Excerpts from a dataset
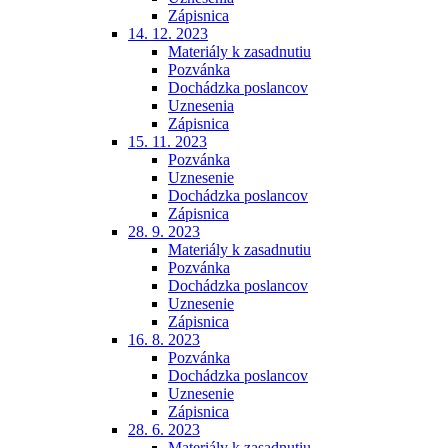
Zápisnica
14. 12. 2023
Materiály k zasadnutiu
Pozvánka
Dochádzka poslancov
Uznesenia
Zápisnica
15. 11. 2023
Pozvánka
Uznesenie
Dochádzka poslancov
Zápisnica
28. 9. 2023
Materiály k zasadnutiu
Pozvánka
Dochádzka poslancov
Uznesenie
Zápisnica
16. 8. 2023
Pozvánka
Dochádzka poslancov
Uznesenie
Zápisnica
28. 6. 2023
Materiály k zasadnutiu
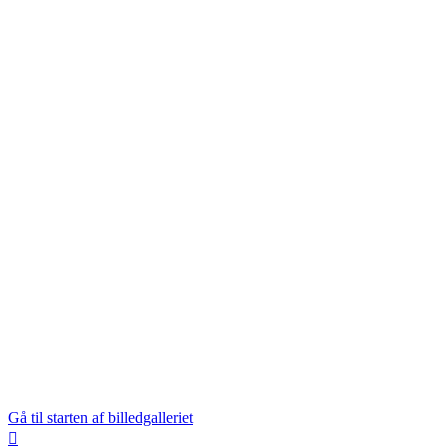
Gå til starten af billedgalleriet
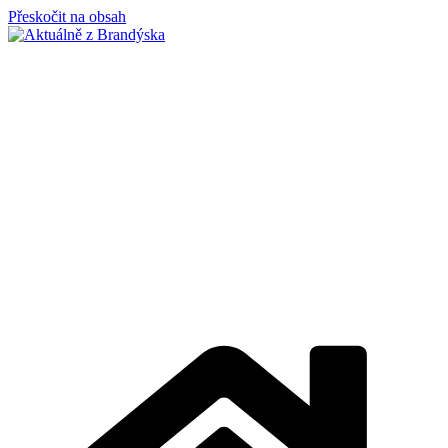
Přeskočit na obsah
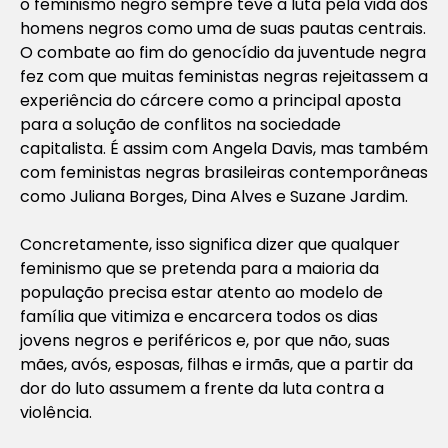
o feminismo negro sempre teve a luta pela vida dos
homens negros como uma de suas pautas centrais.
O combate ao fim do genocídio da juventude negra
fez com que muitas feministas negras rejeitassem a
experiência do cárcere como a principal aposta
para a solução de conflitos na sociedade
capitalista. É assim com Angela Davis, mas também
com feministas negras brasileiras contemporâneas
como Juliana Borges, Dina Alves e Suzane Jardim.
Concretamente, isso significa dizer que qualquer
feminismo que se pretenda para a maioria da
população precisa estar atento ao modelo de
família que vitimiza e encarcera todos os dias
jovens negros e periféricos e, por que não, suas
mães, avós, esposas, filhas e irmãs, que a partir da
dor do luto assumem a frente da luta contra a
violência.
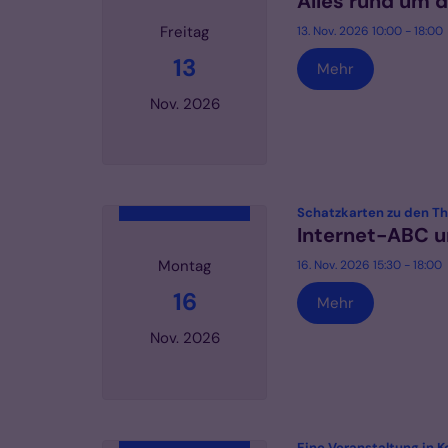
Alles rund um 
Freitag
13. Nov. 2026 10:00 - 18:00
13
Mehr
Nov. 2026
Datum: 13. November 2026
Schatzkarten zu den T
Internet-ABC un
Montag
16. Nov. 2026 15:30 - 18:00
16
Mehr
Nov. 2026
Datum: 16. November 2026
Eine Veranstaltung in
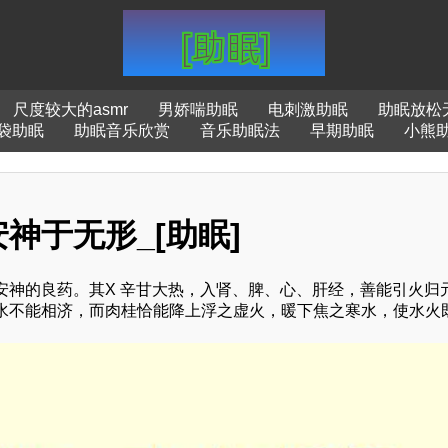
尺度较大的asmr
男娇喘助眠
电刺激助眠
助眠放松
袋助眠
助眠音乐欣赏
音乐助眠法
早期助眠
小熊
神于无形_[助眠]
安神的良药。其X 辛甘大热，入肾、脾、心、肝经，善能引火归
水不能相济，而肉桂恰能降上浮之虚火，暖下焦之寒水，使水火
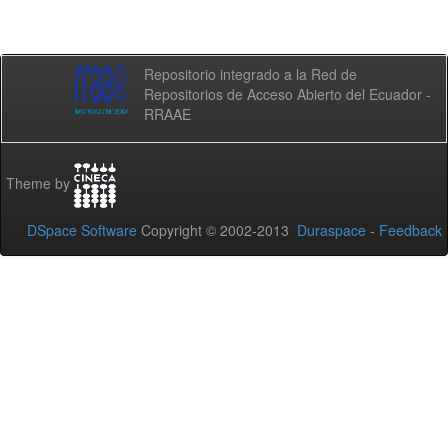
Repositorio integrado a la Red de
Repositorios de Acceso Abierto del Ecuador -
RRAAE
Theme by
DSpace Software
Copyright © 2002-2013
Duraspace
-
Feedback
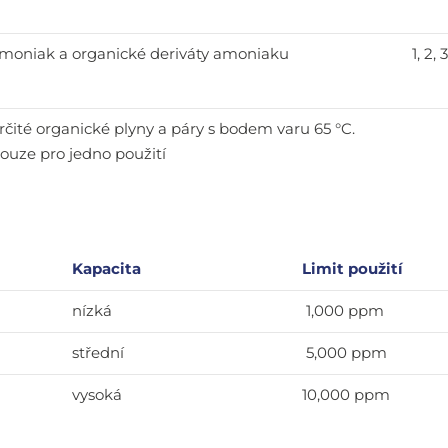
moniak a organické deriváty amoniaku
1, 2, 
rčité organické plyny a páry s bodem varu 65 °C.
ouze pro jedno použití
Kapacita
Limit použití
nízká
1,000 ppm
střední
5,000 ppm
vysoká
10,000 ppm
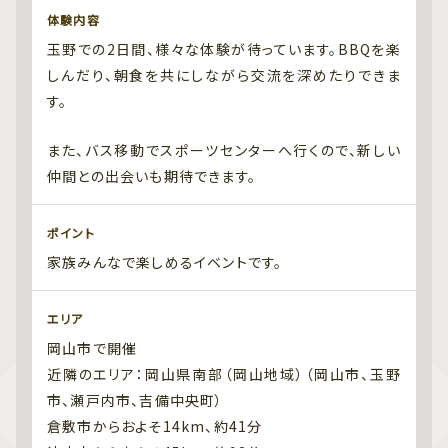
体験内容
玉野での2日間、様々な体験が待っています。BBQを楽
しんだり、朝食を共にしながら交流を深めたりできま
す。
また、バス移動でスポーツセンターへ行くので、新しい
仲間との出会いも期待できます。
ポイント
家族みんなで楽しめるイベントです。
エリア
岡山市で開催
近隣のエリア：岡山県南部（岡山地域）（岡山市、玉野
市、瀬戸内市、吉備中央町）
倉敷市からおよそ14km、約41分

## Exercise
The required output is the lines from the one containing "Internet-ABC un" through the end of the data, printed exactly, with no pictures.

## Your solution
Internet-ABC un
Montag
16. Nov. 2026 15:30 - 18:00
16
Mehr
Nov. 2026
Datum: 16. November 2026
Eine Veranstaltung in
尺度较大的asmr
男娇喘助眠
电刺激助眠
助眠放松
袋助眠
助眠音乐欣赏
音乐助眠法
早期助眠
小熊
神于无形_[助眠]
安神的良药。其X 辛甘大热，入肾、脾、心、肝经，善能引火归
水不能相济，而肉桂恰能降上浮之虚火，暖下焦之寒水，使水火
Repositorio integrado a la Red de
Repositorios de Acceso Abierto del Ecuador -
RRAAE
Theme by
DSpace Software
Copyright © 2002-2013
Duraspace
-
Feedback
moniak a organické deriváty amoniaku
1, 2, 
rčité organické plyny a páry s bodem varu 65 °C.
ouze pro jedno použití
Kapacita
Limit použití
nízká
1,000 ppm
střední
5,000 ppm
vysoká
10,000 ppm
体験内容
玉野での2日間、様々な体験が待っています。BBQを楽
しんだり、朝食を共にしながら交流を深めたりできま
す。
また、バス移動でスポーツセンターへ行くので、新しい
仲間との出会いも期待できます。
ポイント
家族みんなで楽しめるイベントです。
エリア
岡山市で開催
近隣のエリア：岡山県南部（岡山地域）（岡山市、玉野
市、瀬戸内市、吉備中央町）
倉敷市からおよそ14km、約41分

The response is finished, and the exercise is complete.